Base-image keys (base.name, base.digest) matter here too: they let tooling distinguish "vulnerability inherited from the base image — fix by rebasing" from "vulnerability introduced by your layers."
The honest limits: labels are claims, not proof
A label is a self-declared string. Anyone can build a malicious image and stamp it with org.opencontainers.image.source: https://github.com/kubernetes/kubernetes. Nothing in the OCI spec verifies it. So treat labels as provenance hints with excellent effort-to-value ratio, and layer verifiable mechanisms on top where the threat model demands it:
- Signing (Sigstore Cosign or Notation) proves who published the image.
- Attested provenance (SLSA provenance documents, in-toto attestations) cryptographically binds the artifact to the builder, source repo, and commit — the verified version of what the label merely asserts.
- SBOM attachments describe what is inside, complementing where it came from.
The practical posture for most teams: require the labels everywhere (they cost nothing and help every day), and require signatures/attestations for images crossing trust boundaries — anything pulled from outside, or anything you publish for others.
Enforcing it across a fleet
Standards that rely on memory decay.
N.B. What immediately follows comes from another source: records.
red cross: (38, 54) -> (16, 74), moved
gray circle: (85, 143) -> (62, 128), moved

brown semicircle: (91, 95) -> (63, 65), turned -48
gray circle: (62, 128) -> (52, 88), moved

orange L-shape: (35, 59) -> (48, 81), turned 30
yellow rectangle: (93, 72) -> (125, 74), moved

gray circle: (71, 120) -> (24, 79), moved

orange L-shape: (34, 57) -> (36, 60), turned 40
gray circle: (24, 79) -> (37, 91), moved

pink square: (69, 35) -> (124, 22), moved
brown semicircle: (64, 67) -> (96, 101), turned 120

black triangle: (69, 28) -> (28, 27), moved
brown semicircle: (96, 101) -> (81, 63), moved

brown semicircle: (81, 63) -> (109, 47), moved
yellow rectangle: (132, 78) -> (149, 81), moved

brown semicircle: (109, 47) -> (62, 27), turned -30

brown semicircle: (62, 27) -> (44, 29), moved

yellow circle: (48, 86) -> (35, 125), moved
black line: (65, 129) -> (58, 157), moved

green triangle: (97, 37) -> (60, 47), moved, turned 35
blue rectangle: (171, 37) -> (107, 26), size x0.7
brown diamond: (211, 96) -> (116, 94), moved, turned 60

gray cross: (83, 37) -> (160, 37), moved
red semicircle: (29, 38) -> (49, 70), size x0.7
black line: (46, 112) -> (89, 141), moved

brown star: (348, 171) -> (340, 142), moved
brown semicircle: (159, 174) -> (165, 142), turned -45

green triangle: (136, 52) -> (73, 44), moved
Options that actually hold:
- Central CI templates that inject the labels via metadata actions or shared build scripts — teams inherit correctness.
- Admission or pipeline policy: a Conftest/OPA rule or registry-side check that rejects images missing
org.opencontainers.image.sourceandrevision. Keep the failure message instructive. - Periodic fleet audit: iterate your registry, inspect configs, and report unlabeled images by team. Pair the report with the one-line fix and adoption follows quickly.
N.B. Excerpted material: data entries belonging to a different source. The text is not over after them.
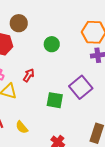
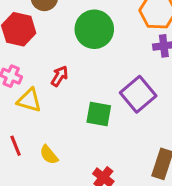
green circle: (52, 44) -> (94, 29), size x1.6

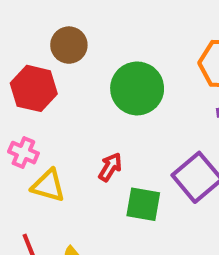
red arrow: (59, 76) -> (110, 167), moved

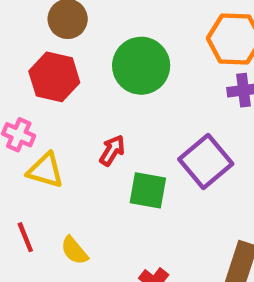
red hexagon: (34, 88) -> (54, 77), moved

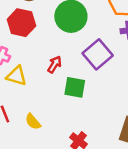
purple square: (206, 161) -> (98, 54), moved

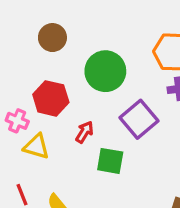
red hexagon: (21, 23) -> (51, 98), moved

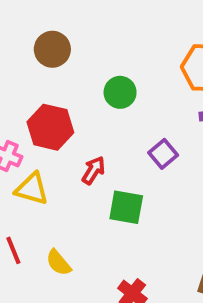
green circle: (105, 71) -> (120, 92), size x0.6
purple square: (139, 119) -> (163, 154), size x0.6

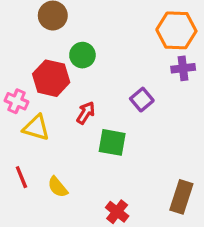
green circle: (120, 92) -> (82, 55), moved

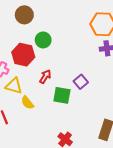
purple square: (142, 100) -> (81, 82), moved
yellow semicircle: (58, 187) -> (27, 103), moved

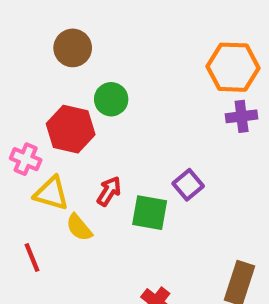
red arrow: (45, 77) -> (109, 191), moved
If you are building out broader pipeline provenance — signing, SBOMs, attestation verification — labels are step zero, and the same rollout playbook covers the rest. Our supply chain learning track walks through the full progression from labels to SLSA-style attestations.
FAQ
What is org.opencontainers.image.source used for?
It records the URL of the source repository an image was built from. Registries (notably GitHub Container Registry) use it to link the image to its repository, and scanners and provenance tooling use it to map findings and artifacts back to code.
Is org.opencontainers.image.source a label or an annotation?
Both uses exist. The OCI spec defines the key for manifest annotations, and the same key is conventionally set as an image config label via Dockerfile LABEL or docker build --label. Setting it as a label is the widely compatible baseline.
Does setting the label prove where an image came from?
No. Labels are unverified, self-declared metadata — useful hints, not proof. For verifiable provenance, add image signing (e.g., Cosign) and build attestations (SLSA/in-toto) on top of the labels.
What replaced org.label-schema.* labels?
The org.opencontainers.image.* keys defined by the OCI Image Format Specification. Label Schema (org.label-schema.*) is deprecated, and most of its keys have direct OCI equivalents.